In the context of treating CEC, beyond long-term survival, the laryngeal preservation rate stands out as a crucial metric. Our study showcased an impressive laryngeal preservation rate of 85%, significantly surpassing reported rates for both dCRT and radical surgery.24,25,26,27 The evolution of laryngeal preservation has transitioned from merely safeguarding anatomical structures to emphasizing the retention of laryngeal function, that is, the survival rate without laryngoesophageal functional impairment (i.e., for patients without laryngectomy and tracheostomy). In our investigation, the 1-year LFP survival rate reached 62.2% (95% CI 48.2–80.3%). For patients undergoing dCRT for CEC, even if they retain the normal anatomical structure of the larynx, many may experience voice loss. The LFP survival rate in these cases may be lower than initially estimated.28,29 Notably, in our study, the 1-year LFP rate for patients who pursued dCRT after induction treatment without achieving complete response was only 41.7% (95% CI 15.9–100.0%). However, opting for surgery elevated this rate to 70.9% (95% CI 52.3–96.0%). Additionally, among the eight patients who underwent dCRT without achieving a CR, six experienced perforations, and the rate of grade 3 or higher complications was substantial at 75%. In contrast, patients who underwent surgery demonstrated a commendable R0 resection rate of 94.4%, accompanied by a 40% occurrence of grade 3 or higher complications. A retrospective analysis by Makino et al.30 involving 100 cases of patients with CEC revealed that laryngeal preservation surgery demonstrated comparable perioperative complication risks and long-term survival with surgery combined with laryngectomy. Our study results reinforce the notion that anatomical preservation does not equate to functional preservation. Therefore, whether considering long-term survival, laryngeal function preservation, or complications, surgery appears to offer distinct advantages for patients who do not achieve a CR after induction treatment.

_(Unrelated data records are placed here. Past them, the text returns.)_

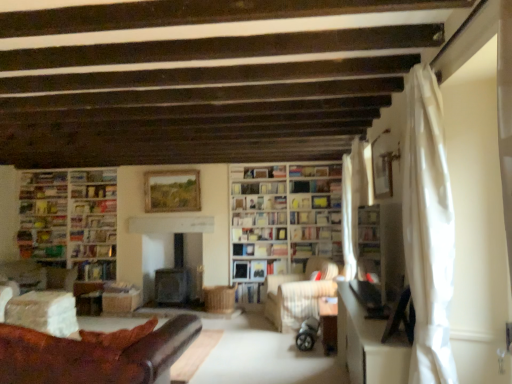 Question: Is point (303, 230) closer or farther from the camera than point (248, 233)?

Choices:
 (A) closer
 (B) farther

Answer: (A)

Question: In the image, is hardcover book at center, the seventh book when ordered from left to right, positioned in front of or behind hardcover book at center, which is the 5th book from left to right?

Choices:
 (A) front
 (B) behind

Answer: (A)

Question: Estimate the real-world distances between objects in this image. Which object is farther from the wooden picture frame at center?

Choices:
 (A) hardcover book at left, placed as the 6th book when sorted from right to left
 (B) hardcover book at center, which is counted as the first book, starting from the right
 (C) white paper bookshelf at center, the fourth book viewed from the right
 (D) white glossy bookcase at center, the 2th bookcase in the left-to-right sequence
 (E) white sheer curtain at right, which appears as the first curtain when viewed from the front

Answer: (E)

Question: Which object is positioned closest to the white glossy bookcase at center, the 1th bookcase when ordered from right to left?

This study is subject to several limitations. Firstly, it was a retrospective analysis, which inevitably introduces inherent biases. Secondly, the sample size was relatively small, which is attributable to the low incidence of CEC. Thirdly, due to the higher complication rates in patients with poor responses to chemoradiotherapy, salvage surgery was not pursued. Lastly, the follow-up duration was relatively short, and long-term survival data were not captured.

Our findings indicate that the “combined chemotherapy and immunotherapy screening” strategy, implemented as induction therapy before local treatment, effectively identifies suitable candidates for subsequent chemoradiotherapy or surgery. This approach not only enhances laryngeal preservation rates but also improves OS. Nevertheless, to validate its efficacy, further multicenter, prospective studies are essential for comparing this strategy with the current standard treatment of concurrent chemoradiotherapy.